[RECORDS]
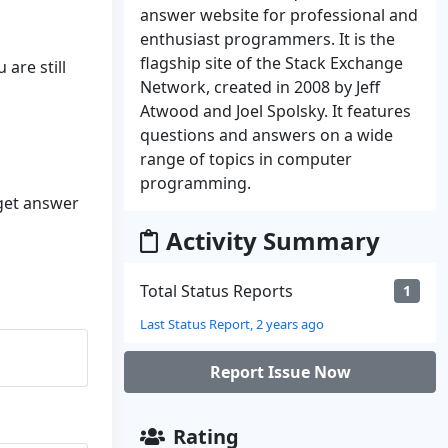
answer website for professional and
enthusiast programmers. It is the
flagship site of the Stack Exchange
 are still
Network, created in 2008 by Jeff
Atwood and Joel Spolsky. It features
questions and answers on a wide
range of topics in computer
programming.
 get answer
Activity Summary
Total Status Reports
1
Last Status Report, 2 years ago
Report Issue Now
Rating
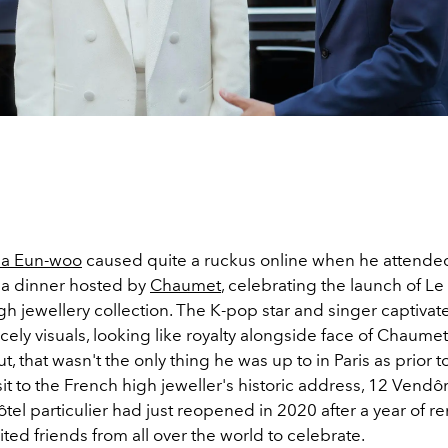
a Eun-woo
caused quite a ruckus online when he attended
a dinner hosted by
Chaumet
, celebrating the launch of Le
h jewellery collection. The K-pop star and singer captivat
ncely visuals, looking like royalty alongside face of Chaumet
ut, that wasn't the only thing he was up to in Paris as prior t
sit to the French high jeweller's historic address,
12 Vendô
l particulier had just reopened in 2020 after a year of re
ited friends from all over the world to celebrate.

[WORK TASK]
Of the lines in the data, report each one containing the string "Status".

[SOLUTION FOR THIS TASK]
Total Status Reports
Last Status Report, 2 years ago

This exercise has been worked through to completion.